Dong Xingping, Shen Jianbing, Wu Dongming, Guo Kan, Jin Xiaogang, Porikli Fatih
IEEE Trans Image Process. 2019 Jul;28(7):3516-3527. doi: 10.1109/TIP.2019.2898567. Epub 2019 Feb 11.
In the same vein of discriminative one-shot learning, Siamese networks allow recognizing an object from a single exemplar with the same class label. However, they do not take advantage of the underlying structure of the data and the relationship among the multitude of samples as they only rely on the pairs of instances for training. In this paper, we propose a new quadruplet deep network to examine the potential connections among the training instances, aiming to achieve a more powerful representation. We design a shared network with four branches that receive a multi-tuple of instances as inputs and are connected by a novel loss function consisting of pair loss and triplet loss.

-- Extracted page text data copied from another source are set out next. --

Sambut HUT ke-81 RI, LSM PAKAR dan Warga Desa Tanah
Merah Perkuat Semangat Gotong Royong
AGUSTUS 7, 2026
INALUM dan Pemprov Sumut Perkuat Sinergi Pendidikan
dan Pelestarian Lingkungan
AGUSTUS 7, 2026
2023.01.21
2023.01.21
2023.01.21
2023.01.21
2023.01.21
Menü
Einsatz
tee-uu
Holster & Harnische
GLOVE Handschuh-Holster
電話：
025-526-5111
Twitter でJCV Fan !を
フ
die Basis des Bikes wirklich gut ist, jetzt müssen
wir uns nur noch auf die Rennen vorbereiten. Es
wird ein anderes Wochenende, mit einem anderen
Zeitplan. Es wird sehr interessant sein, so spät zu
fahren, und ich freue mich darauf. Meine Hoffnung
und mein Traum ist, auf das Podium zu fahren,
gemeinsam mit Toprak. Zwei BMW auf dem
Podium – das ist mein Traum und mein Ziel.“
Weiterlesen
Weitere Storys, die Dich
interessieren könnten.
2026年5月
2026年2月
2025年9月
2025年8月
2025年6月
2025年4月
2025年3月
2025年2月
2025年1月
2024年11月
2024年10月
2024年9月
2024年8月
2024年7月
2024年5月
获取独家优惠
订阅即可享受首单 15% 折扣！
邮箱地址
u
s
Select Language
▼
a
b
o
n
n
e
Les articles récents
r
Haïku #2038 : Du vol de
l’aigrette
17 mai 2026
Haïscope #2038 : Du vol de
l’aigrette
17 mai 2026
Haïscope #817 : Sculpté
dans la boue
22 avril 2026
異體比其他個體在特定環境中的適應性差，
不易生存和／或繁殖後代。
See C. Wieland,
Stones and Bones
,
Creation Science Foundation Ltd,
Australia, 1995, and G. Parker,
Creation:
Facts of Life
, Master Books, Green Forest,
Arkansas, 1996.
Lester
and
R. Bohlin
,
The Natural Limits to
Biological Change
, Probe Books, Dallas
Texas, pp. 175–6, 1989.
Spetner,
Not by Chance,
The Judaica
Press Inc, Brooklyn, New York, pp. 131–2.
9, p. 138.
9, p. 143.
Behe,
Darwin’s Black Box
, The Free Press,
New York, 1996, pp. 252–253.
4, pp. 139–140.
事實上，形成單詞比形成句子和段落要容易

According to the similarity metric, we select the most similar and the most dissimilar instances as the positive and negative inputs of triplet loss from each multi-tuple. We show that this scheme improves the training performance. Furthermore, we introduce a new weight layer to automatically select suitable combination weights, which will avoid the conflict between triplet and pair loss leading to worse performance. We evaluate our quadruplet framework by model-free tracking-by-detection of objects from a single initial exemplar in several visual object tracking benchmarks. Our extensive experimental analysis demonstrates that our tracker achieves superior performance with a real-time processing speed of 78 frames/s. Our source code is available.
基于判别式单样本学习的思路,孪生网络能够根据单个具有相同类别标签的样本识别对象。然而,由于它们仅依赖实例对进行训练,所以没有利用数据的底层结构以及众多样本之间的关系。在本文中,我们提出一种新的四元组深度网络,以研究训练实例之间的潜在联系,旨在实现更强大的表征。我们设计了一个具有四个分支的共享网络,该网络接收多个实例作为输入,并通过由成对损失和三元组损失组成的新型损失函数进行连接。根据相似性度量,我们从每个多实例组中选择最相似和最不相似的实例作为三元组损失的正输入和负输入。我们证明了该方案提高了训练性能。此外,我们引入了一个新的权重层来自动选择合适的组合权重,这将避免三元组损失和成对损失之间的冲突导致性能变差。我们通过在几个视觉目标跟踪基准中从单个初始样本进行无模型检测跟踪来评估我们的四元组框架。我们广泛的实验分析表明,我们的跟踪器以78帧/秒的实时处理速度实现了卓越的性能。我们的源代码是可用的。